DATASET ENTRIES:
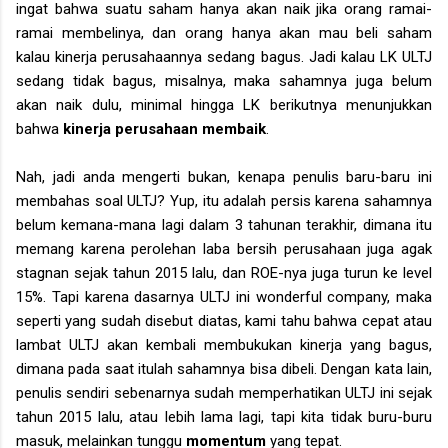
ingat bahwa suatu saham hanya akan naik jika orang ramai-
ramai membelinya, dan orang hanya akan mau beli saham
kalau kinerja perusahaannya sedang bagus. Jadi kalau LK ULTJ
sedang tidak bagus, misalnya, maka sahamnya juga belum
akan naik dulu, minimal hingga LK berikutnya menunjukkan
bahwa
kinerja perusahaan membaik
.
Nah, jadi anda mengerti bukan, kenapa penulis baru-baru ini
membahas soal ULTJ? Yup, itu adalah persis karena sahamnya
belum kemana-mana lagi dalam 3 tahunan terakhir, dimana itu
memang karena perolehan laba bersih perusahaan juga agak
stagnan sejak tahun 2015 lalu, dan ROE-nya juga turun ke level
15%. Tapi karena dasarnya ULTJ ini wonderful company, maka
seperti yang sudah disebut diatas, kami tahu bahwa cepat atau
lambat ULTJ akan kembali membukukan kinerja yang bagus,
dimana pada saat itulah sahamnya bisa dibeli. Dengan kata lain,
penulis sendiri sebenarnya sudah memperhatikan ULTJ ini sejak
tahun 2015 lalu, atau lebih lama lagi, tapi kita tidak buru-buru
masuk, melainkan tunggu
momentum
yang tepat.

HOW TO COMPLETE THIS TASK:
All lines in the records above with "maka" need to be found and copied.

ANSWER BOX:
sedang tidak bagus, misalnya, maka sahamnya juga belum
15%. Tapi karena dasarnya ULTJ ini wonderful company, maka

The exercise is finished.